Cecil did an article on this here
Although English was never made the official language of the USA, it is interesting to note that an understanding of English is a requirement for becoming a naturalized citizen with a couple of exceptions.[
URL]http://www.immigration.gov/graphics/services/natz/general.htm
English is, by ordinary regulation, the language of legal record of the three branches of the Government, with the provision that translation will be made if it is absolutely necessary that anything in another language needs to be introduced into the record; or if it’s necessary to protect a person’s rights (e.g. at their trial). It is also, by fact of history, the common language of American society. That’s about all that’s needed, really, proclaiming it an official national language adds nothing.
Not only has English been made the official language of some of the states, there are also other languages which have been made official languages of some of the states–and sometimes those two sets of states overlap. For example, Hawaii has two official languages: English & Hawaiian.
Cool, I did not know that about Hawaii. Any other states that anyone knows about?
Spanish is an official language of New Mexico, I think.
The odd thing is that a state having an “official language” on the books may not mean as much as some might claim. Indiana’s “official language” is English. However, parts of the state with larger Spanish-speaking populations (for Indiana) are making accomodations without anybody raising much “official language” stink.

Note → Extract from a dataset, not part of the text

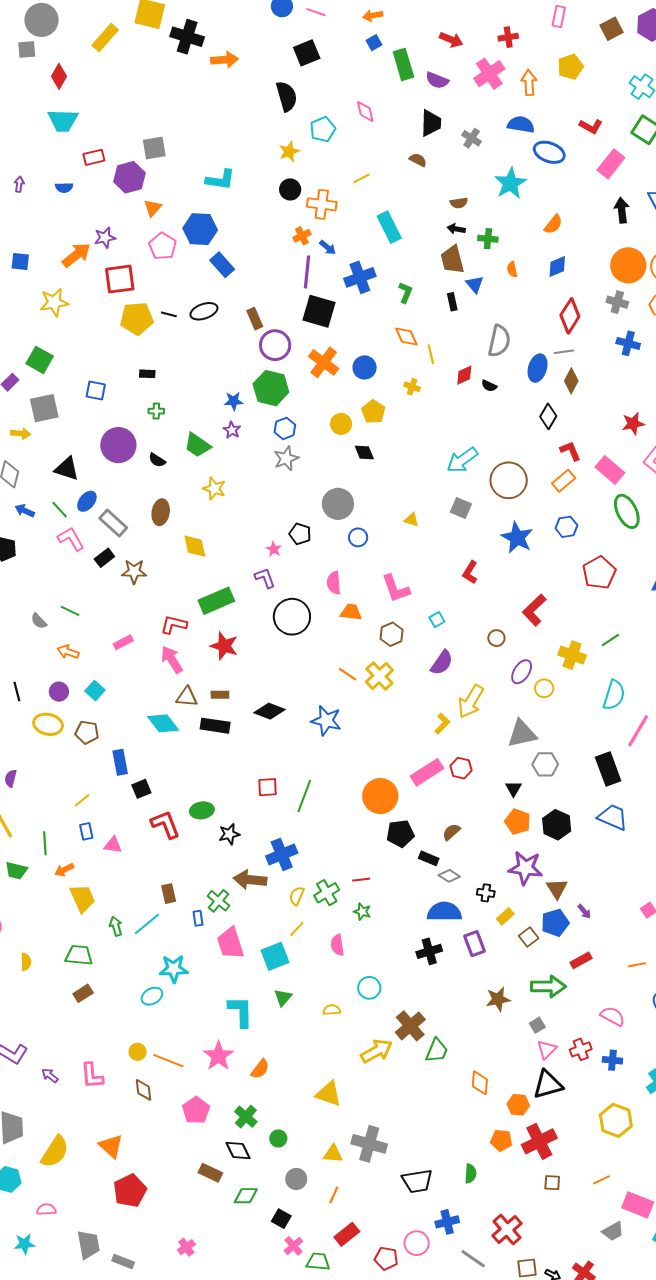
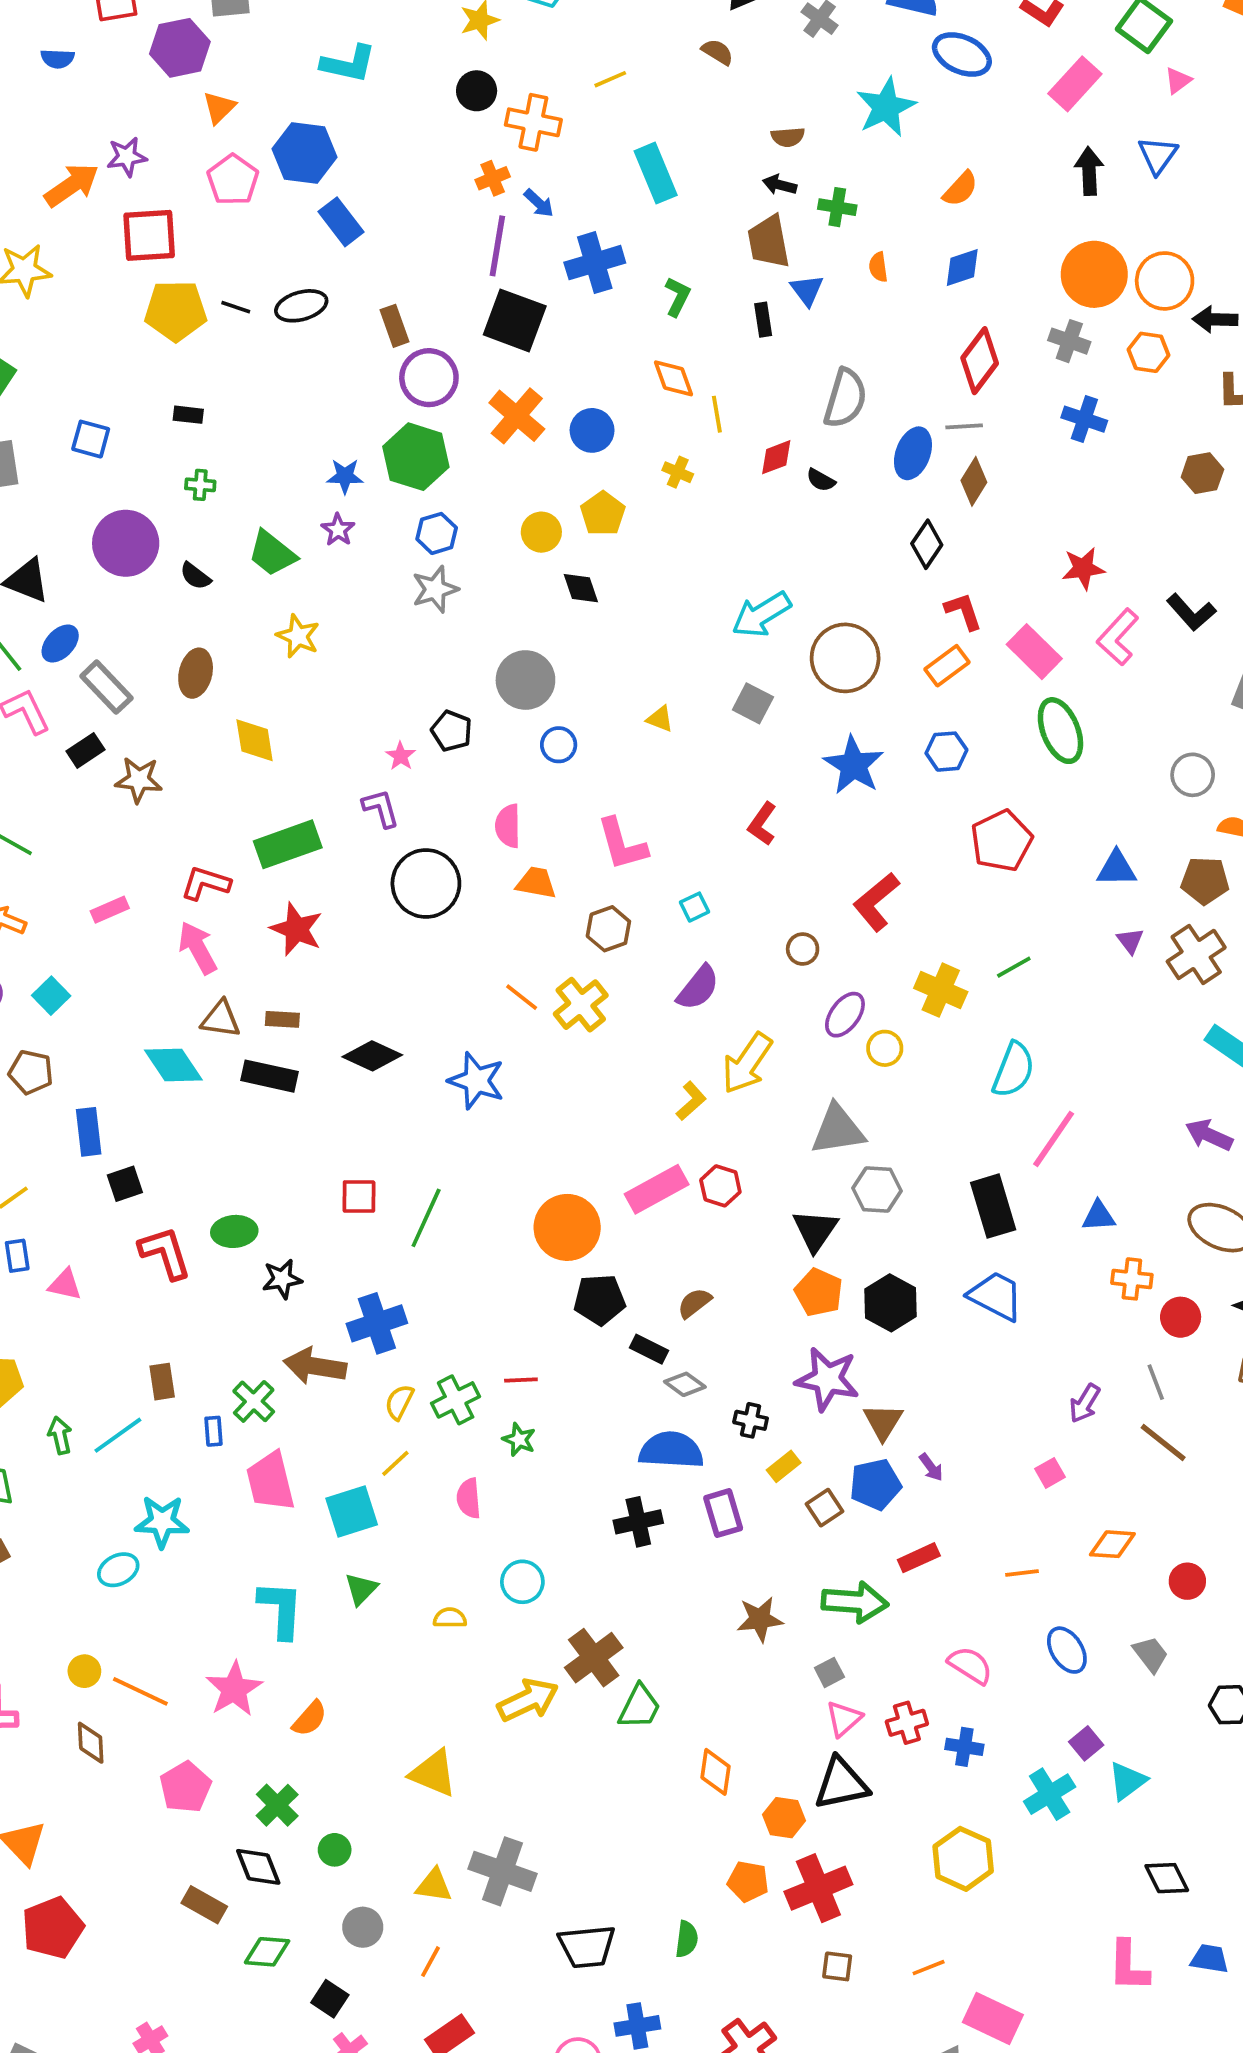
black triangle: (514, 789) -> (815, 1230), size x1.5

In practice, if a certain number of people in the federal census answer that they speak x language as their first language in the home, certain election materials must be published bu the state (for state elections) in that language. So in MA, we had mostly English with some Spanish, Vietnamese, Creole, Polish, Russian, Hmong, and Portugese booklets to give out at the polling places; the Spanish books were everywhere but the rest were, if we did it right, concentrated in the census tract were the language was reported spoken. It was very tricky sometimes and you’d get a) people complaining about the expense of the Spanish books with semi-racist overtones, and b) groups like Italian-Americans complaining–in perfect English–that their groups deserved them too. Sorry folks, too many of you speak English!
Oh yeah, how about Puerto Rico, doesn’t it have English and Spanish as official, ie used in government docs? How about Guam, with English and Chamorro?

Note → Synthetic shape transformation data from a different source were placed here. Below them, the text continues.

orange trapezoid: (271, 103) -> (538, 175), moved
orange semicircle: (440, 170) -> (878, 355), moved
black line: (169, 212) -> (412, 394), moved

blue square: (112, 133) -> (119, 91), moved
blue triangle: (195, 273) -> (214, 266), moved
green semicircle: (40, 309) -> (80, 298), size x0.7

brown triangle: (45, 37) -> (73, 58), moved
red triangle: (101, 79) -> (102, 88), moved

As a New Mexican, I can assure you that you are correct.
Not a state, but Puerto Rico’s Constitution declares English and Spanish to be the official languages of the government there.

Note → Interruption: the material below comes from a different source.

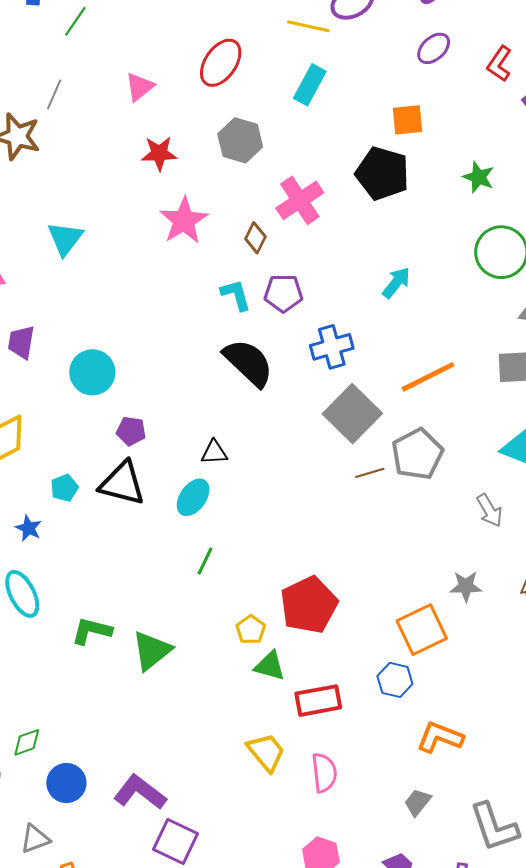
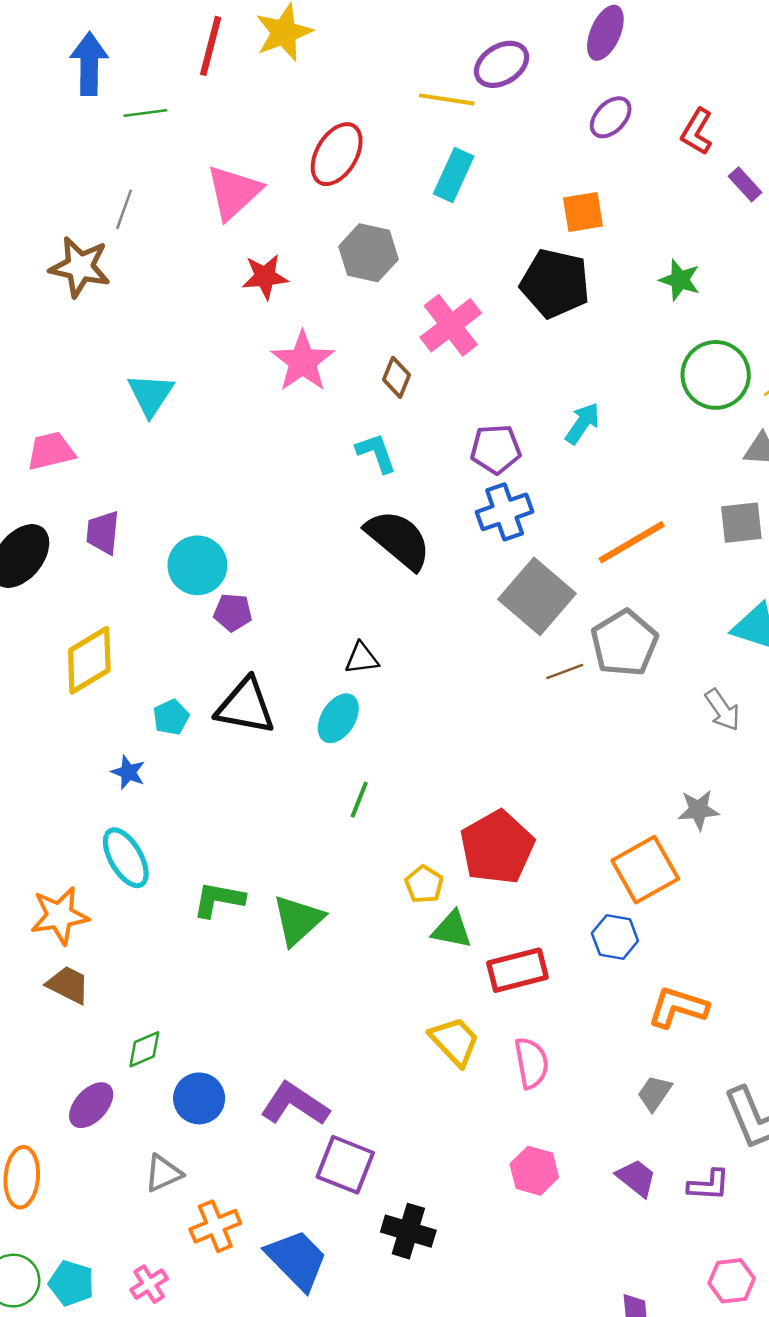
green line: (75, 21) -> (145, 113), turned 52
pink triangle: (140, 87) -> (234, 192), size x1.5
purple pentagon: (283, 293) -> (496, 449), moved
purple pentagon: (131, 431) -> (233, 612), moved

Actually our dual “official” languages are statutory, rather than Constitutional. In '91 an administration with cultural-purist leanings passed a law rendering Spanish as the sole official language of the Commo. Government, but that got revoked and English/Spanish reinstated within 2 years when a different administration got voted in (and the howling protest from the Usual Suspects would have made people believe we were being ordered to speak Swedish!).